Condition of Esophagus 

Gastroesophageal reflux diseaseoccurs when stomach acid frequently flows back into the tube connecting your mouth and stomach (esophagus). This backwash (acid reflux) can irritate the lining of your esophagus. Many people experience acid reflux from time to time.

Gastroesophageal is mild acid reflux that occurs at least twice a week, or moderate to severe acid reflux that occurs at least once a week. Most people can manage the discomfort of this problem with lifestyle changes and over-the-counter medications. But some people with Gastroesophageal may need stronger medications or surgery to ease symptoms.

Conditions that can increase your risk of Gastroesophageal reflux disease include:

  • Obesity
  • Bulging of the top of the stomach up into the diaphragm
  • Pregnancy
  • Eating large meals or eating late at night
  • Eating certain foods (triggers) such as fatty or fried food
  • Drinking certain beverages, such as alcohol or coffee
  • Taking certain medications, such as aspirin

Most common symptoms of this disease are:  burning sensation in your chest (heartburn), usually after eating, chest pain, difficulty swallowing, regurgitation of food or sour liquid, burping and others. Usually the symptoms appear an hour or two, after a meal and they get worst when you lay down. GERD is caused by frequent acid reflux. When you swallow, a circular band of muscle around the bottom of your esophagus (lower esophageal sphincter) relaxes to allow food and liquid to flow into your stomach. Then the sphincter closes again. If the sphincter relaxes abnormally or weakens, stomach acid can flow back up into your esophagus. This constant backwash of acid irritates the lining of your esophagus, often causing it to become inflamed.

Over time, chronic inflammation in your esophagus can cause: Narrowing of the esophagus (esophageal stricture), meaning damage to the lower esophagus from stomach acid causes scar tissue to form. The scar tissue narrows the food pathway, leading to problems with swallowing. Also, an open sore in the esophagus (esophageal ulcer). In this case the stomach acid can wear away tissue in the esophagus, causing an open sore to form. An esophageal ulcer can bleed, cause pain and make swallowing difficult. The most important complication of all (appears to 10-20% of all cases) is the precancerous changes to the esophagus (Barrett’s esophagus). Damage from acid can cause changes in the tissue lining the lower esophagus. These changes are associated with an increased risk of esophageal cancer. To confirm the diagnosis the doctor must do an upper endoscopy.The doctor inserts a thin, flexible tube equipped with a light and camera (endoscope) down your throat, to examine the inside of your esophagus and stomach. Test results can often be normal when reflux is present, but an endoscopy may detect inflammation of the esophagus (esophagitis) or other complications. An endoscopy can also be used to collect a sample of tissue (biopsy) to be tested for complications such as Barrett’s esophagus.

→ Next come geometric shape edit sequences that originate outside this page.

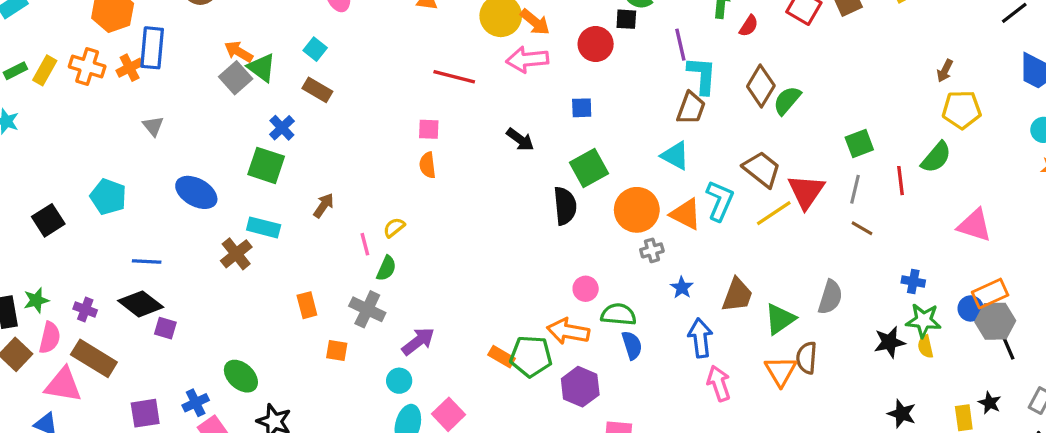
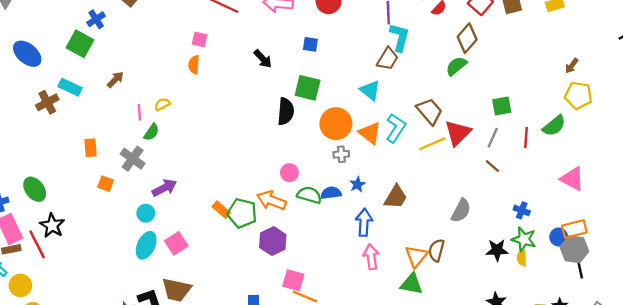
brown diamond: (761, 86) -> (467, 38), moved
green square: (589, 168) -> (308, 88), turned 32
green triangle: (780, 319) -> (412, 284), moved, turned 35
blue semicircle: (632, 345) -> (331, 193), moved, turned -90

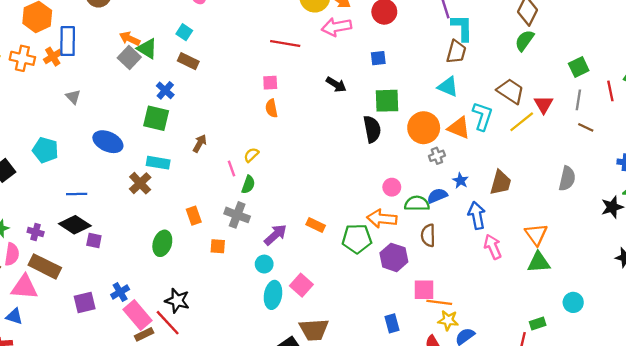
red triangle: (458, 133) -> (544, 104), size x0.7
green ellipse: (35, 189) -> (162, 243), moved, turned 70
orange rectangle: (221, 210) -> (316, 225), moved
brown semicircle: (436, 250) -> (428, 235), moved

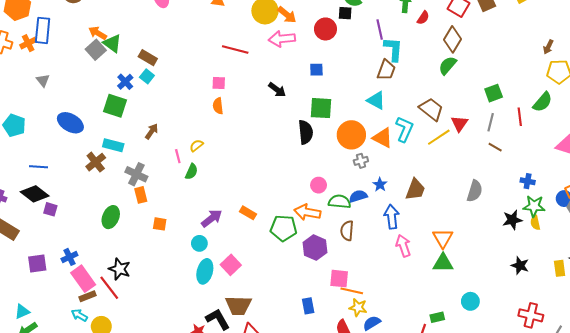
cyan square: (184, 32) -> (147, 76), moved
gray cross: (237, 215) -> (136, 174), moved

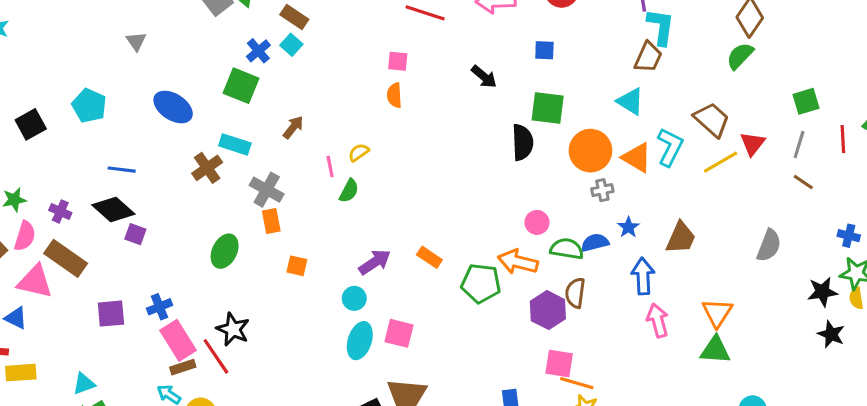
purple hexagon: (315, 248) -> (548, 310), moved
pink square: (231, 265) -> (399, 333), turned -36
black star: (520, 266) -> (831, 334), moved

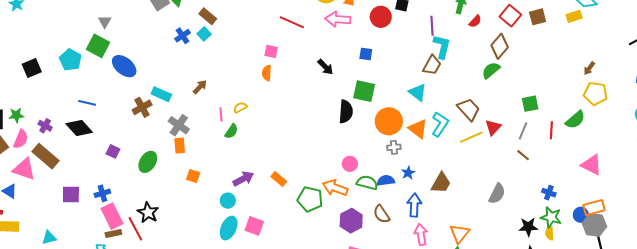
green square: (241, 86) -> (98, 46), moved
purple square: (135, 234) -> (113, 151), moved
brown semicircle: (575, 293) -> (382, 214), moved, turned -48

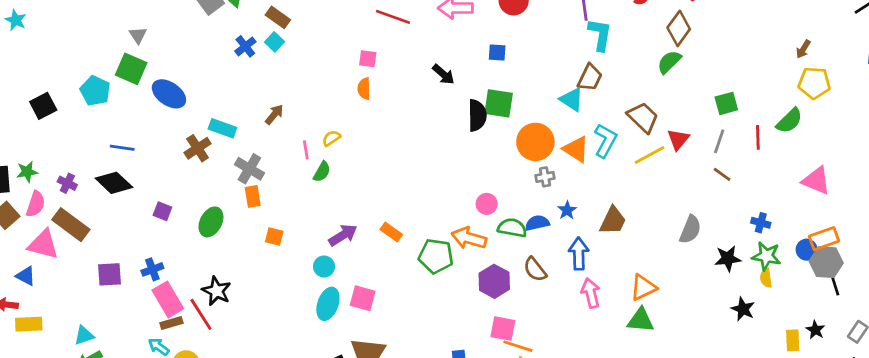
brown trapezoid: (432, 65) -> (590, 78), moved
black semicircle: (346, 112) -> (477, 115), moved
black star: (528, 227) -> (728, 259), moved
orange triangle: (460, 233) -> (643, 288), turned 30

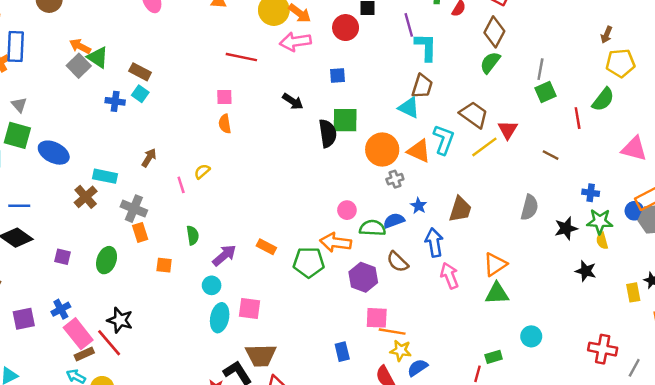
blue cross: (245, 46) -> (115, 101), turned -36
gray line: (719, 141) -> (540, 69), moved
green semicircle: (322, 172) -> (193, 235), moved, turned -30

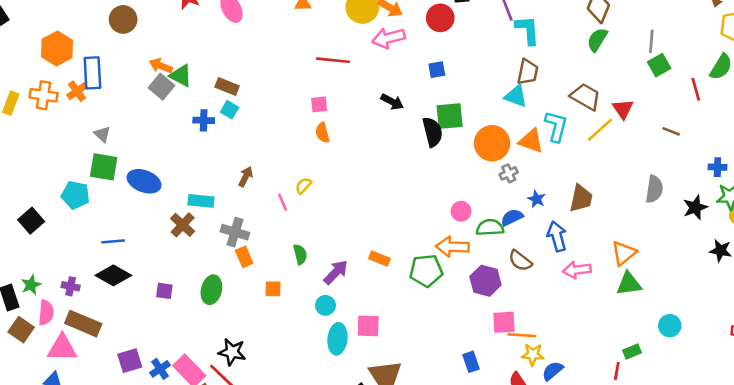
pink arrow: (450, 276) -> (577, 270), turned -70
blue cross: (61, 309) -> (160, 369), moved

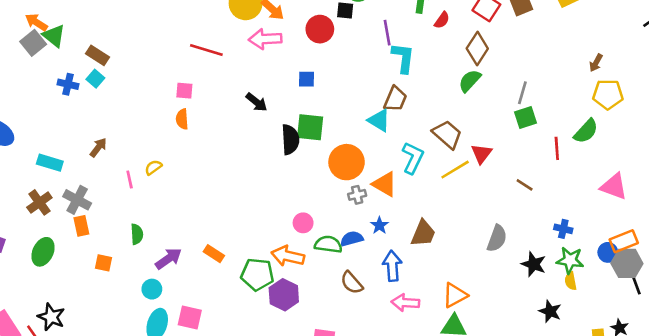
orange triangle: (531, 141) -> (385, 184), moved
black star: (695, 207) -> (534, 264), turned 30
brown cross: (183, 225) -> (39, 202), moved
purple hexagon: (485, 281) -> (284, 295), moved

Your doctor is likely to recommend that you first try lifestyle modifications and over-the-counter medications. The options include: Antacids that neutralize stomach acid and reduce acid production(such assucralfate), medications that block acid production and heal the esophagus. Also, prescription-strength proton pumps inhibitors (such asprazoles).

If you don’t experience relief within a few weeks, your doctor might recommend prescription medication or surgery.  The most common surgery that takes place in these cases is the Fundoplication, in which the surgeon wraps the top of your stomach around the lower esophageal sphincter, to tighten the muscle and prevent reflux. Fundoplication is usually done with a minimally invasive (laparoscopic) procedure. The wrapping of the top part of the stomach can be partial or complete. This method is successful to 85-93% of the patients that undergo surgery. Medication must be preferred to surgery to older patients or patients that have other major health issues. At least two recent clinical studies are arguing in favor of the surgical treatment. Using the Nissen laparoscopic method, the surgeon uses a laparoscope to put a ring of titanium beads around the outside of your lower esophagus. This strengthens the valve between the esophagus and stomach. Food and liquids can still pass through. The surgery lasts 2 to 3 hours; the patient can be mobile within the following 3 to 4 hours and be home after a day or two, without any post-surgical pain. In most cases, the patient can go back to with daily routine within a week, without any medication necessary or a diet program.

Indications for Surgery

When the diagnosis of reflux is objectively confirmed, surgical therapy should be considered in individuals who:

  • Have failed medical management (inadequate symptom control, severe regurgitation not controlled with acid suppression, or medication side effects)
  • Opt for surgery despite successful medical management (due to quality of life considerations, lifelong need for medication intake, expense of medications, etc.)
  • Have complications of GERD (e.g., Barrett’s esophagus, peptic stricture)
  • Have extra-esophageal manifestations (asthma, hoarseness, cough, chest pain, aspiration)
  • The coexistence of Barrett’s esophagus with gastroesophageal reflux symptoms is also considered by many a clear indication for GERD surgery.